就職するタイミングで一旦はお休みしたお笑いを社会人2年目の時に再開し、 お笑いをやりつつも 「やっぱり音楽も好きだな」 と思って You Tube に自分の演奏をアップしてみたり。
小さな頃からずっとそうでしたが、 やりたいことが出来たらまずはやってみる性分なんです。
そうすることで残るものもあれば、 振るい落とされたものもある。 とにかく色々なことに挑戦をして、 自分の土台をつくった日々でした。

お笑い芸人として笙を用いた活動を続ける中で、 古典雅楽を一度しっかり学びたいと思うようになり、 氷川台を離れてから1年後、 「東京藝術大学」 に入学しました。
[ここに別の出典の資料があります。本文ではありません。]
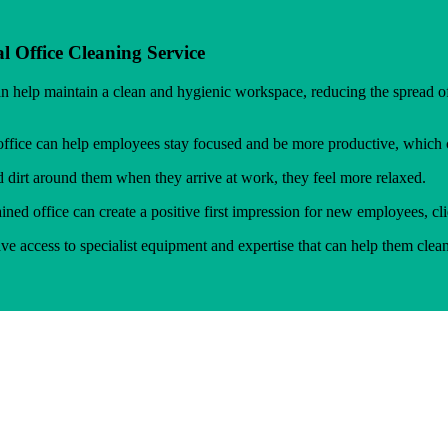
l Office Cleaning Service
an help maintain a clean and hygienic workspace, reducing the spread
ffice can help employees stay focused and be more productive, which ca
irt around them when they arrive at work, they feel more relaxed.
ned office can create a positive first impression for new employees, clie
e access to specialist equipment and expertise that can help them clea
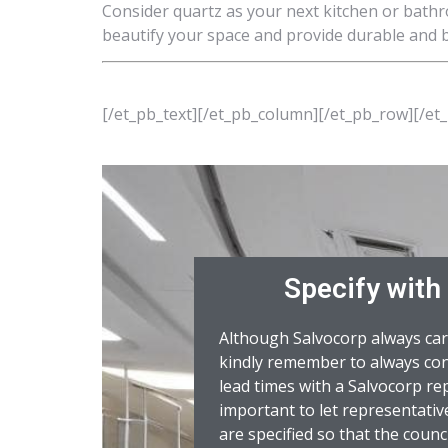
Consider quartz as your next kitchen or bathr
beautify your space and provide durable and b
[/et_pb_text][/et_pb_column][/et_pb_row][/et
Specify with
Although Salvocorp always car
kindly remember to always con
lead times with a Salvocorp rep
important to let representat
are specified so that the counci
新たに学生という肩書が加わったことで二足の草鞋ならぬ "三足の草鞋" 状態になりましたが、 それも自分らしいといいますか、 ある種の強みだと思っています。
お笑い芸人として活動すること、 長い歴史を持つ雅楽という文化を学ぶこと、 その対極ともいえる最先端のIT技術に触れるエンジニアという仕事を続けること。 一見するとバラバラに感じるかもしれませんが、 それぞれの世界に身を置くことに大きな意味を感じています。

学生生活も今年で4年目。
そして 「会社員として働きながらお笑いも続ける」 という道を選んでから、 もうすぐ10年。
この街で過ごした日々にまいた種が根を張って幹となり、 今は進むべき道がだいぶ定まってきた感覚があります。
いつか海外で、 雅楽の素晴らしさ、 そして笙という楽器を伝える取り組みができたらいいなと考えています。


Profile
カニササレアヤコ Kanisasareayako


1994年、 神奈川県生まれ。 早稲田大学卒業後、 ロボットエンジニアとして就職するもお笑いの道へ。 平安装束をまとい 「笙」 を使ったネタで 『R-1ぐらんぷり2018』 決勝に進出。 現在もエンジニア職を続けつつ、 サンミュージックプロダクションに所属し 「雅楽芸人」として活動している。 2022年4月には東京藝術大学音楽学部邦楽科雅楽専攻に進学。